Compreendeu enfim, ele também morreria. Começou a chorar.

Morrer. Acontece mesmo. Isso de viver é um mercado ao ar livre. As pessoas escapam por todos os cantos. Ele morreria, apesar do calor da coberta, da proximidade do quarto dos pais. A morte viria de forma tão infalível quanto a hora da xepa no fim da feira. Paulo chorou e dormiu sufocado.

Durante a semana, pensou muito sobre a morte. Ela podia furar seus dedos. Foi levando o medo até quarta-feira, quando abriu o jornal do pai e viu a foto da manchete: dois homens mortos pela polícia.
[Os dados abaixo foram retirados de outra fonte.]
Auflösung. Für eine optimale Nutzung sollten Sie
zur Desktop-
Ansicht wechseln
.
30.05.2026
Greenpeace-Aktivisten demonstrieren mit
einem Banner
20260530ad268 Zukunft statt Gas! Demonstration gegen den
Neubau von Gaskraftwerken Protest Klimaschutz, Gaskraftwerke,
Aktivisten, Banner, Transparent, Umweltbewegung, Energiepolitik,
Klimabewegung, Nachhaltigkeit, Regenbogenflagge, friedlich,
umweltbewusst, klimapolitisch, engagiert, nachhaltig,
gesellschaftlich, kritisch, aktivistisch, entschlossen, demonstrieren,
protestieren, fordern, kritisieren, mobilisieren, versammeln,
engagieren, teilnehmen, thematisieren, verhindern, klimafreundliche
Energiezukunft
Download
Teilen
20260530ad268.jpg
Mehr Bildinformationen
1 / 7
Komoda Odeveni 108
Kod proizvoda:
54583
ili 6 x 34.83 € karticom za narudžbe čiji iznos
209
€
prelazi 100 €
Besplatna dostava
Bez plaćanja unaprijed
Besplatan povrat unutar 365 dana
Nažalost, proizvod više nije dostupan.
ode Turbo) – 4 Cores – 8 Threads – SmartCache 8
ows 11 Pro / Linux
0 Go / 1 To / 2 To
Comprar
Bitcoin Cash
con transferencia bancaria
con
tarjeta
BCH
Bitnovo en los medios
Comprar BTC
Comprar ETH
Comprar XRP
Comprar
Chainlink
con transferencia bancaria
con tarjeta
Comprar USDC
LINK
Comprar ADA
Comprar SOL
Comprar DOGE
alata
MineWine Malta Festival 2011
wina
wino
– São terroristas! Não olhe para isso! – ordenou o pai.

O filho não obedeceu à ordem e mirou os cadáveres. Outros dois anões, homúnculos mortos. Dois gêmeos esticados, dois bonecos deitados na foto impressa. Pareciam estar vivos. Disfarçavam bem. Mortos e furados. A polícia os matara. No preto e branco. Estendeu o jornal no chão. Olhou, olhou. Depois dobrou a folha para olhar mais tarde.

E passou dois dias examinando a foto medonha, acompanhando a reação dos defuntos que vinha com uma mesmice, uma preguiça, toda a calhordice de bandidos. Corpos flexíveis. Até piscavam, às vezes um olho, depois o outro. No terceiro dia, cansou-se do exame e a morte tornou-se o jornal de quarta-feira.
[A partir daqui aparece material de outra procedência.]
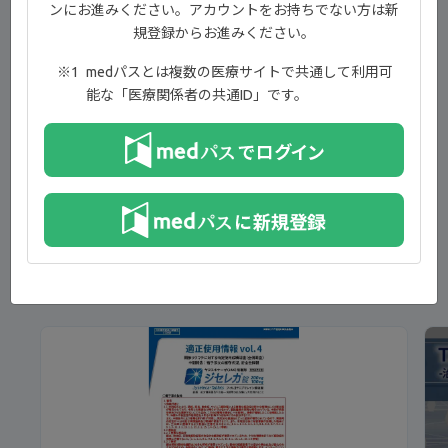
ンにお進みください。アカウントをお持ちでない方は新
フィルゴチニブ特定使用成績調査（全例調査）中間解析結
規登録からお進みください。
果 関節リウマチに対する前治療薬【00:31】
フィルゴチニブ特定使用成績調査（全例調査）中間解析結
medパスとは複数の医療サイトで共通して利用可
果 腎機能障害の程度とフィルゴチニブ初回投与量
能な「医療関係者の共通ID」です。
【01:12】
フィルゴチニブ適正使用のお願い【02:31】
Drug Information【02:56】
新着コンテンツ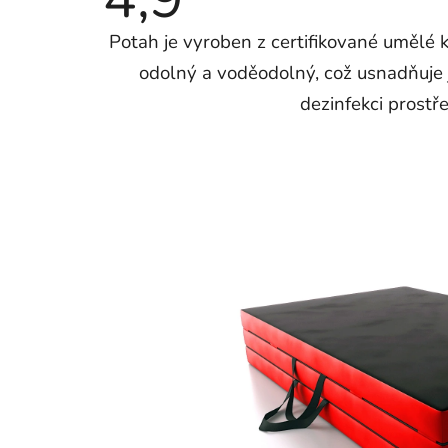
produktu
je
Potah je vyroben z certifikované umělé k
4,9
z
odolný a voděodolný, což usnadňuje 
5
hvězdiček.
dezinfekci prostř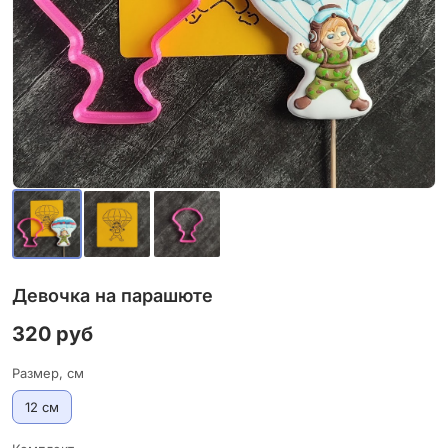
Девочка на парашюте
320 руб
Размер, см
12 см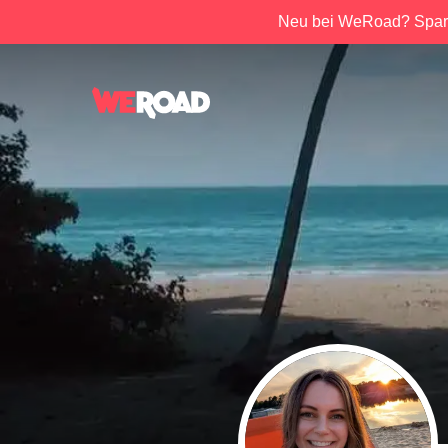
Neu bei WeRoad? Spar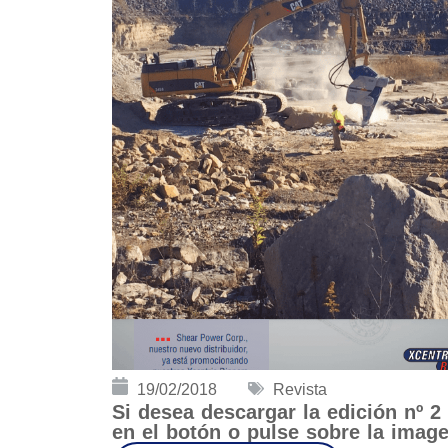
19/02/2018
Revista
Si desea descargar la edición nº 2
en el botón o pulse sobre la imag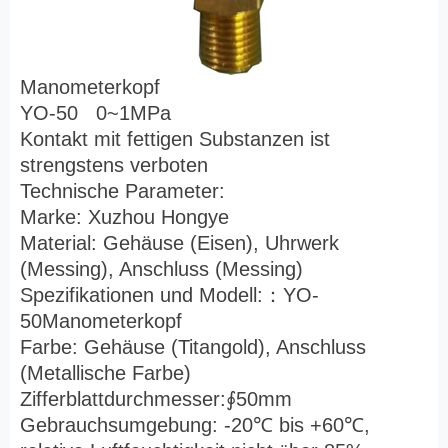
Manometerkopf
YO-50 0~1MPa
Kontakt mit fettigen Substanzen ist
strengstens verboten
Technische Parameter:
Marke: Xuzhou Hongye
Material: Gehäuse (Eisen), Uhrwerk
(Messing), Anschluss (Messing)
Spezifikationen und Modell:
：
YO-
50Manometerkopf
Farbe: Gehäuse (Titangold), Anschluss
(Metallische Farbe)
Zifferblattdurchmesser:
∮
50mm
Gebrauchsumgebung: -20
℃
bis +60
℃
,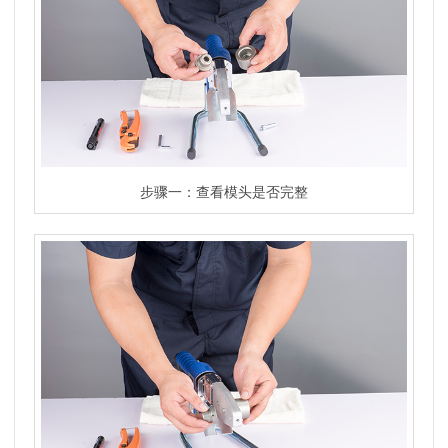
步骤一：查看模头是否完整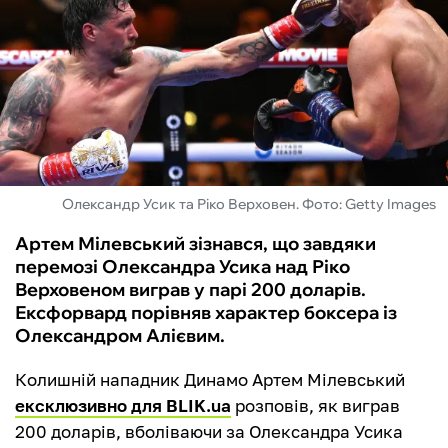
ФУТЗАЛ
ІНШІ
БУКМЕКЕРИ
Олександр Усик та Ріко Верховен. Фото: Getty Images
Артем Мілевський зізнався, що завдяки
перемозі Олександра Усика над Ріко
Верховеном виграв у парі 200 доларів.
Ексфорвард порівняв характер боксера із
Олександром Алієвим.
Колишній нападник Динамо Артем Мілевський
ексклюзивно для BLIK.ua
розповів, як виграв
200 доларів, вболіваючи за Олександра Усика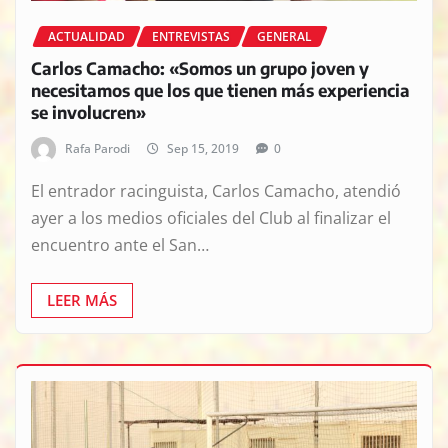
ACTUALIDAD
ENTREVISTAS
GENERAL
Carlos Camacho: «Somos un grupo joven y
necesitamos que los que tienen más experiencia
se involucren»
Rafa Parodi
Sep 15, 2019
0
El entrador racinguista, Carlos Camacho, atendió
ayer a los medios oficiales del Club al finalizar el
encuentro ante el San…
LEER MÁS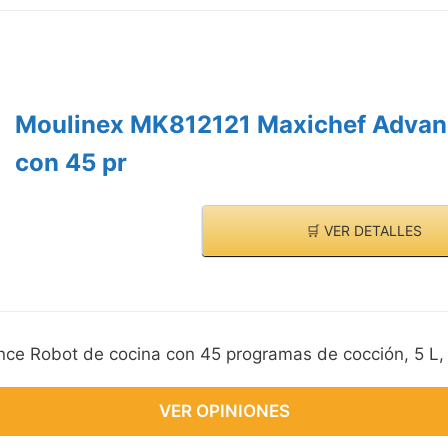
Moulinex MK812121 Maxichef Advanc
con 45 pr
🛒 VER DETALLES
e Robot de cocina con 45 programas de cocción, 5 L, 
VER OPINIONES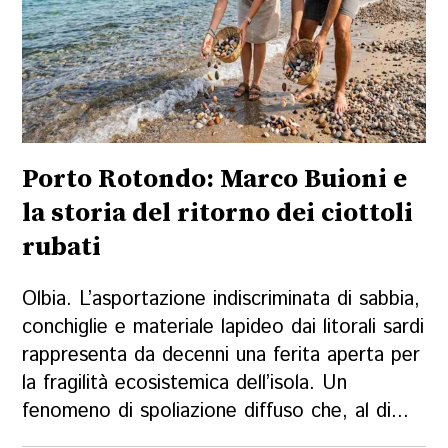
Porto Rotondo: Marco Buioni e
la storia del ritorno dei ciottoli
rubati
Olbia. L’asportazione indiscriminata di sabbia,
conchiglie e materiale lapideo dai litorali sardi
rappresenta da decenni una ferita aperta per
la fragilità ecosistemica dell’isola. Un
fenomeno di spoliazione diffuso che, al di...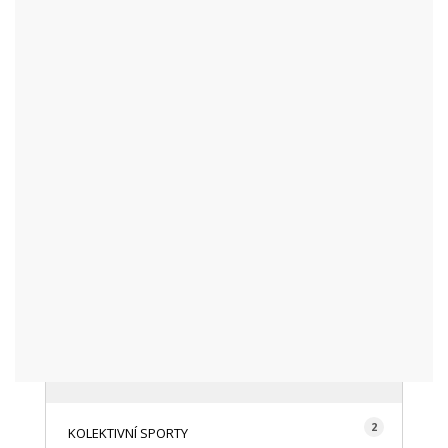
KATEGORIE
48
AKTUALITY
16
CYKLISTIKA
87
FOTOGRAFICKY
128
HISTORIE A TRADICE
16
HOROLEZECTVÍ
492
INFO NÁVŠTĚVNÍKŮM
2
KOLEKTIVNÍ SPORTY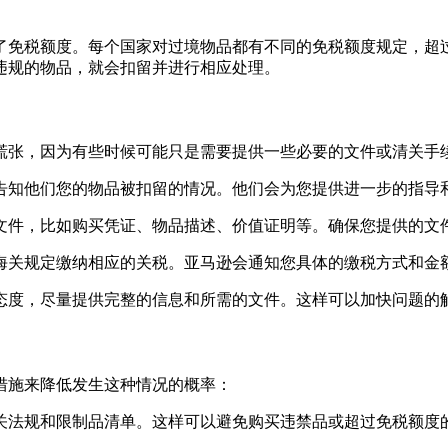
了免税额度。每个国家对过境物品都有不同的免税额度规定，超
违规的物品，就会扣留并进行相应处理。
慌张，因为有些时候可能只是需要提供一些必要的文件或清关手
，告知他们您的物品被扣留的情况。他们会为您提供进一步的指导
的文件，比如购买凭证、物品描述、价值证明等。确保您提供的文
照海关规定缴纳相应的关税。亚马逊会通知您具体的缴税方式和金
的态度，尽量提供完整的信息和所需的文件。这样可以加快问题的
措施来降低发生这种情况的概率：
海关法规和限制品清单。这样可以避免购买违禁品或超过免税额度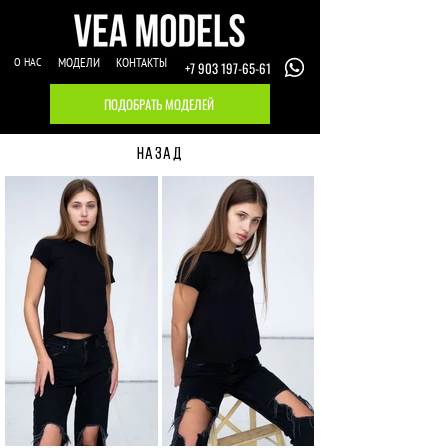
О НАС
МОДЕЛИ
КОНТАКТЫ
+7 903 197-65-61
ПОДОБРАТЬ МОДЕЛЕЙ
НАЗАД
No sábado voltou à feira. Os anões cantores desta vez se apresentavam atrás das prateleiras de banana. Muita gente apreciava o espetáculo. A mãe percebeu o interesse do filho e deu-lhe vinte centavos para oferecer aos músicos. O menino examinou, havia uma cabeça na moeda.

Paulo mirou o chapéu das esmolas, foi chegando, afastou pernas adultas. Perdera o medo. Parou diante dos anões. Colocou a moeda no chapéu cor cinza opaca. Olhou ao redor. O muro, atrás do espetáculo, era cinza como uma lápide.

O menino respirou fundo. Compreendera algo. Admirou as caretas dos homenzinhos. Quis agradecer aos músicos por serem anões, por estarem mortos e ainda insistirem em cantar. Os anões sorriam. Perto dos vivos cantavam “...fui eu e o Chico Mineiro, também foi o capataz...”.

Os homúnculos cantavam em uníssono. Paulo acenou quando a mãe puxou-lhe para casa. O dia era de sol, e todos morreriam em Goiás.